Me sabía la dirección de Woodwork de memoria, ya que se la había escrito una docena de veces. El analfabetismo era algo más extendido de lo que sabía la mayoría, pero a Woodwork le preocupaba tanto que la gente pensara que era tonto o inútil que solo me había confesado su secreto a mí.

Dependiendo de un montón de cosas —de dónde vivías, de lo grande que era tu escuela, de si había más Sietes en clase—, podías pasarte una década yendo al colegio y no aprender casi nada.

No podía decir que Woodwork se hubiera perdido por el camino. La vida le había llevado a aquella situación.

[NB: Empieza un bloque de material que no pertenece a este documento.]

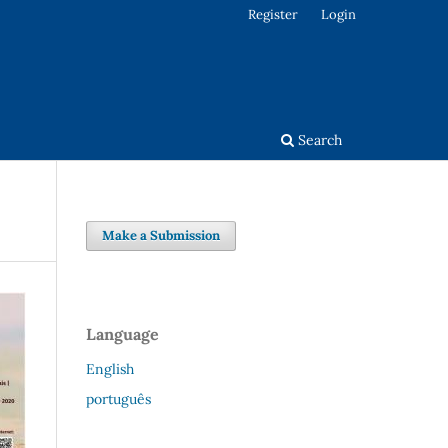
Register
Login
Search
Make a Submission
Language
English
português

Y ahora no teníamos ni idea de dónde estaba, de si estaba bien o de si Marlee seguía con él o no.

Señora Woodwork:

Soy Aspen. Todos sentimos lo que le ha pasado a su hijo. Espero que ustedes estén bien. Este fue su último sueldo. Quería asegurarme de que les llegaba.

Cuídense.

Dudé de si debía decir algo más. No quería que pensara que aquello era una limosna, así que me pareció que lo mejor era ser escueto. Pero quizá podría enviarle algo de forma anónima de vez en cuando.

Eran buena gente. Y Woodwork seguía por allí. Tenía que intentar ayudarlos.